This is an in person (open to the public) event that will be live streamed at Doheny Library, with a reception and exhibition of Ruskin Historical Documents in the Feuchtwanger Room (4pm).
Dinah Birch, CBE, is an English literary critic. Emeritus Professor of English Literature at Liverpool University, she has edited two books on Ruskin, Ruskin and Gender (2002) and John Ruskin: Selected Writings (2004). Birch served as the general editor of the 2012 edition of the Oxford Companion to English Literature (2012).

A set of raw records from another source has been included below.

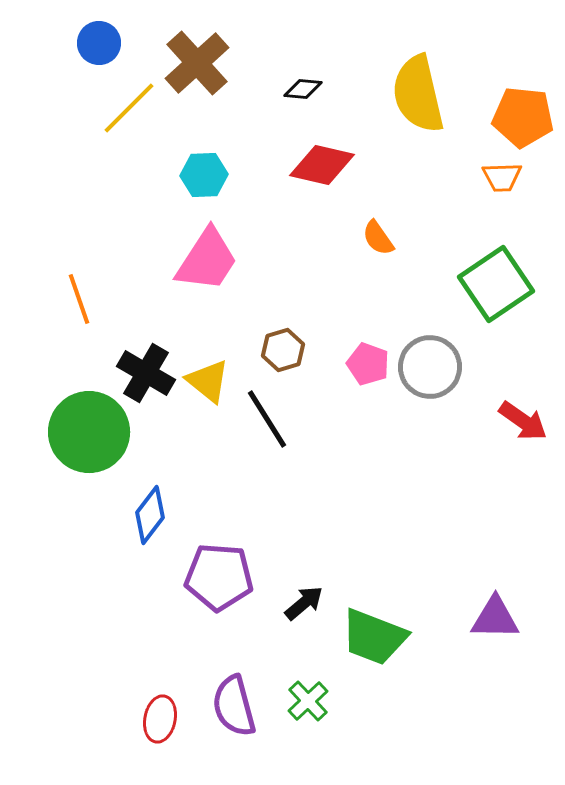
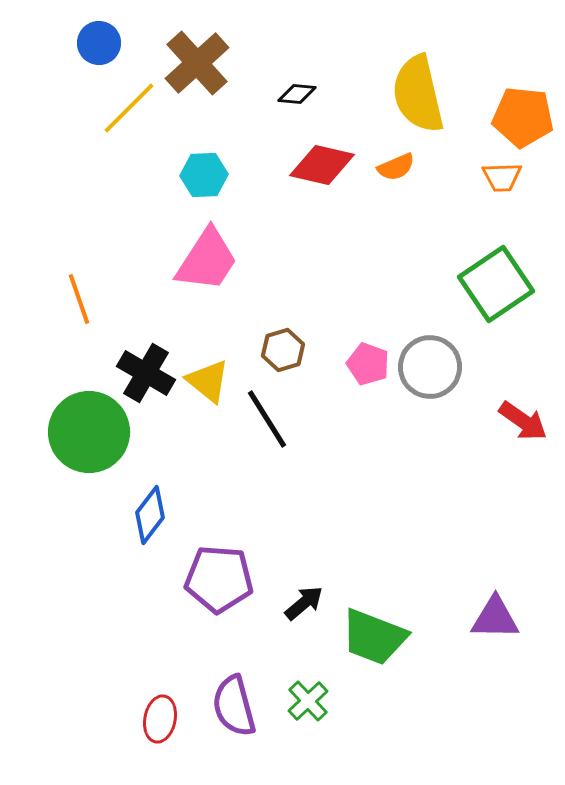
black diamond: moved 6 px left, 5 px down
orange semicircle: moved 18 px right, 71 px up; rotated 78 degrees counterclockwise
purple pentagon: moved 2 px down
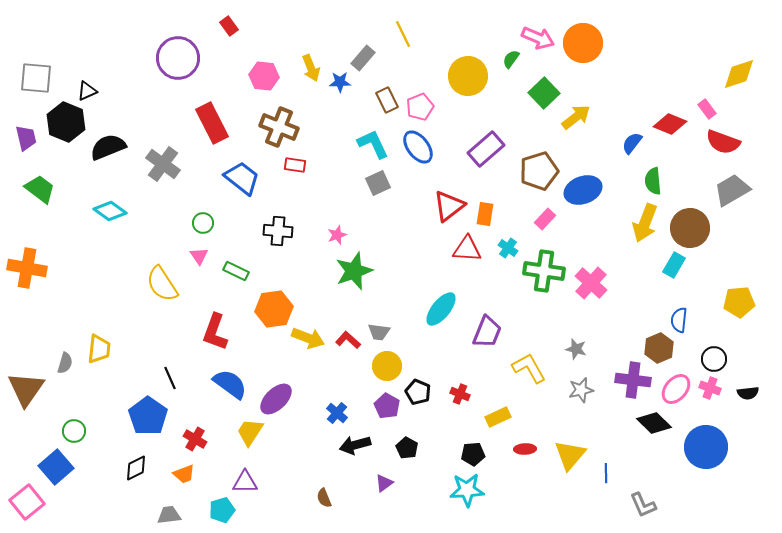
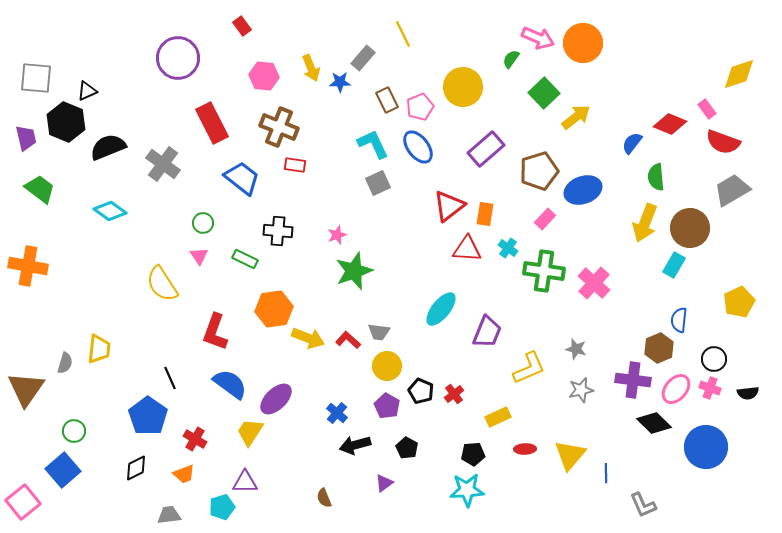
red rectangle at (229, 26): moved 13 px right
yellow circle at (468, 76): moved 5 px left, 11 px down
green semicircle at (653, 181): moved 3 px right, 4 px up
orange cross at (27, 268): moved 1 px right, 2 px up
green rectangle at (236, 271): moved 9 px right, 12 px up
pink cross at (591, 283): moved 3 px right
yellow pentagon at (739, 302): rotated 20 degrees counterclockwise
yellow L-shape at (529, 368): rotated 96 degrees clockwise
black pentagon at (418, 392): moved 3 px right, 1 px up
red cross at (460, 394): moved 6 px left; rotated 30 degrees clockwise
blue square at (56, 467): moved 7 px right, 3 px down
pink square at (27, 502): moved 4 px left
cyan pentagon at (222, 510): moved 3 px up
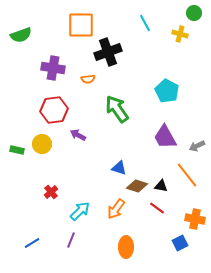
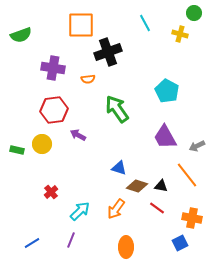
orange cross: moved 3 px left, 1 px up
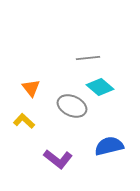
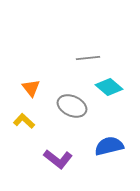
cyan diamond: moved 9 px right
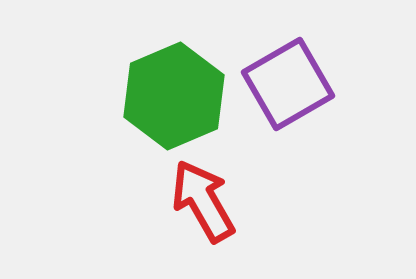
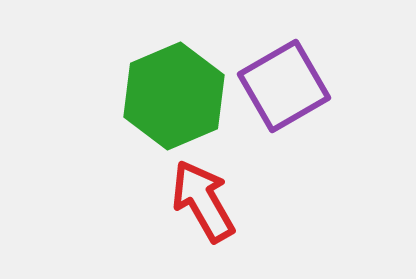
purple square: moved 4 px left, 2 px down
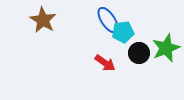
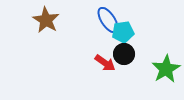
brown star: moved 3 px right
green star: moved 21 px down; rotated 8 degrees counterclockwise
black circle: moved 15 px left, 1 px down
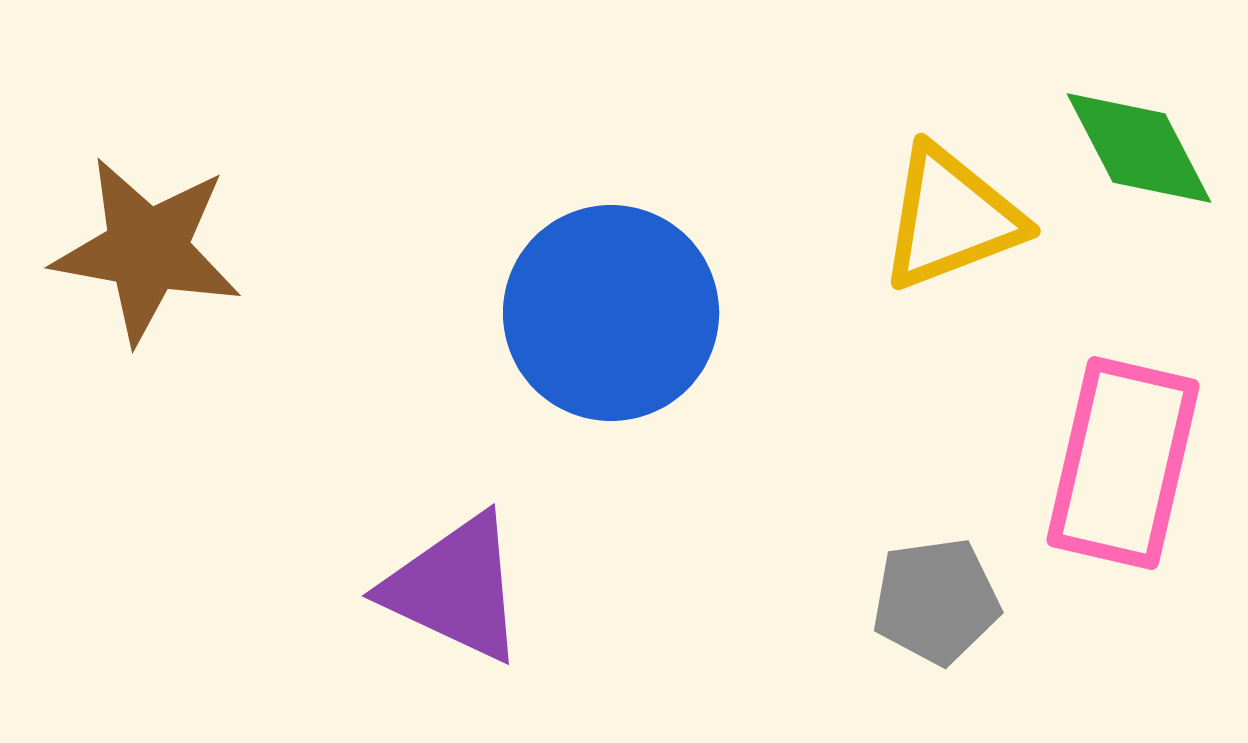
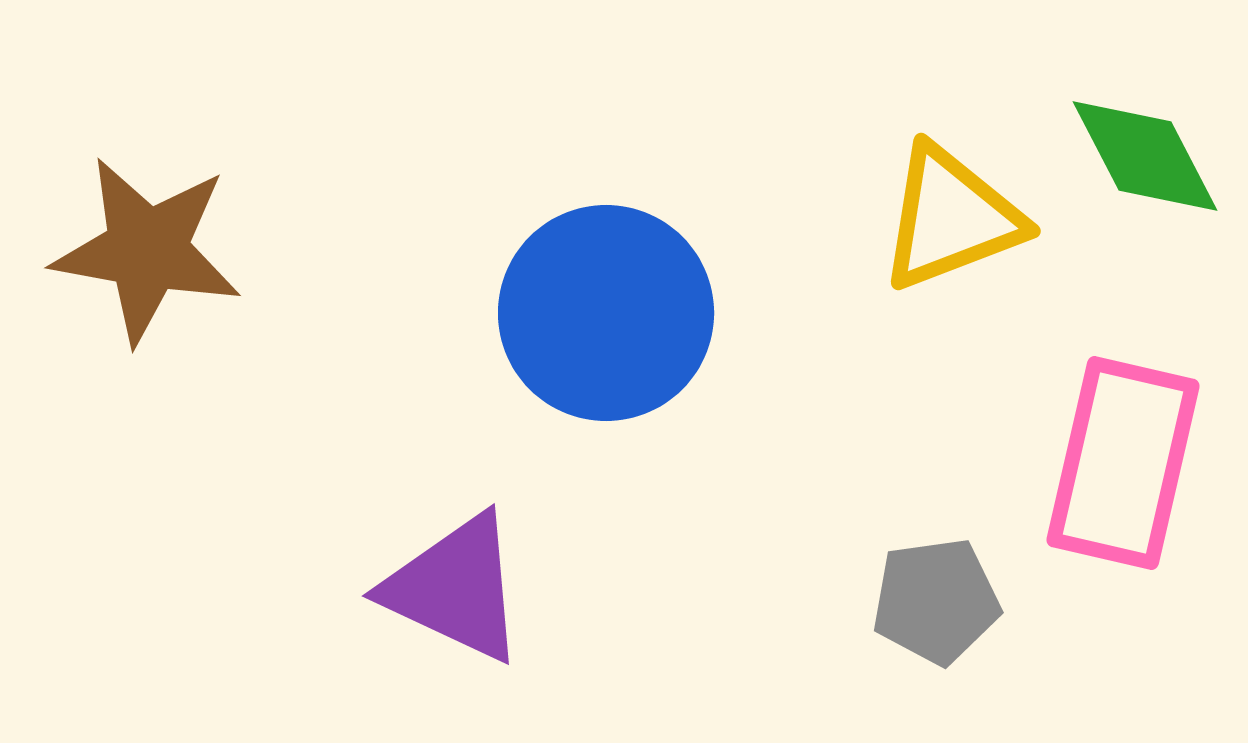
green diamond: moved 6 px right, 8 px down
blue circle: moved 5 px left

Ruskin’s writing on women was complex, and sometimes contradictory. Something similar may be said of his far-reaching influence, both in his lifetime and since. Women were a major presence in his life, and his closest associates and most devoted followers were female. His contemporaries did not see him as a wholly masculine figure, though he claimed patriarchal authority in his roles as cultural critic or as the Master of the Guild of St George. In the decades immediately succeeding his death, his legacy often inspired women’s growing ambitions to play an active part in public life, for Ruskin had always insisted that they had a right and a responsibility to work – noting, for instance, of Millais’s painting of Tennyson’s Mariana (1851) that if he had painted ‘Mariana at work in an unmoated grange, instead of idle in a moated one, it had been more to the point – whether of art or of life’. But he defined women’s obligations in language that was offensive to later twentieth-century feminists, and this damaged his reputation. Recent interpretations of Ruskin’s continuing significance have explored the tensions within his gendered identity. This lecture will reflect on the evolution of these debates, arguing that Ruskin’s rich and challenging thought, with its piercing critique of unregulated capitalism and environmental destruction, continues to have much to offer both men and women.